Frank Herbert on Message Fic and Dune


Interviews with SFF masters of yore can be quite fascinating and insightful, and I like to watch or read them every now and then.

The other day a couple clips of Frank Herbert interviews popped up in my recommended YouTube videos, and I just wanted to quickly share them.


In this 1982 interview with Bryant Gumbel, we learn:

Herbert was a big proponent of Jungian psychology.

Maybe something worth further exploration in a future post.


He believed messaging in fiction should be secondary to entertainment value.

“I think it first has to be entertaining. Because if it’s not entertaining, nobody’s going to read it. I put a pot of message in there with a mess of pottage.”


The main thrust of Dune, according to Herbert: “Don’t trust leaders to always be right.”

“I think that our society was formed on a mistrust for government, and we seem to have lost that distrust of government. I kid around and say my favorite president of recent years has been Richard Nixon, because he taught us to distrust government.”

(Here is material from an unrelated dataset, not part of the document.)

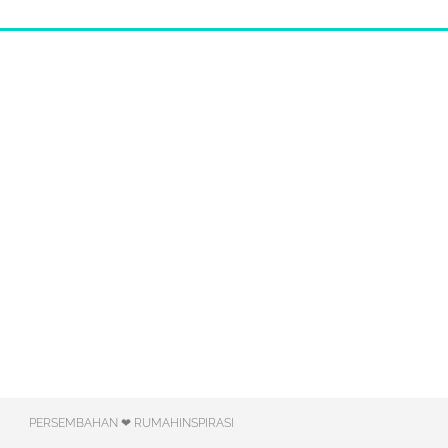
PERSEMBAHAN ❤ RUMAHINSPIRASI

He was concerned about the future. 

“I have a very passionate concern for posterity, another thing upon which this country was founded, with a decent concern for posterity. And unfortunately posterity doesn’t vote.”


This second, shorter clip, is from BBC’s Breakfast Time. I’ve not been able to pinpoint the year. Here we get:

“Leaders – their mistakes are amplified by the numbers who follow them without question.”


Herbert disagreed with the conventional wisdom about power corrupting; rather he believed that power attracts the corruptible.


The wasteland of Dune was a metaphor for the resource shortages that we are encountering because of overpopulation.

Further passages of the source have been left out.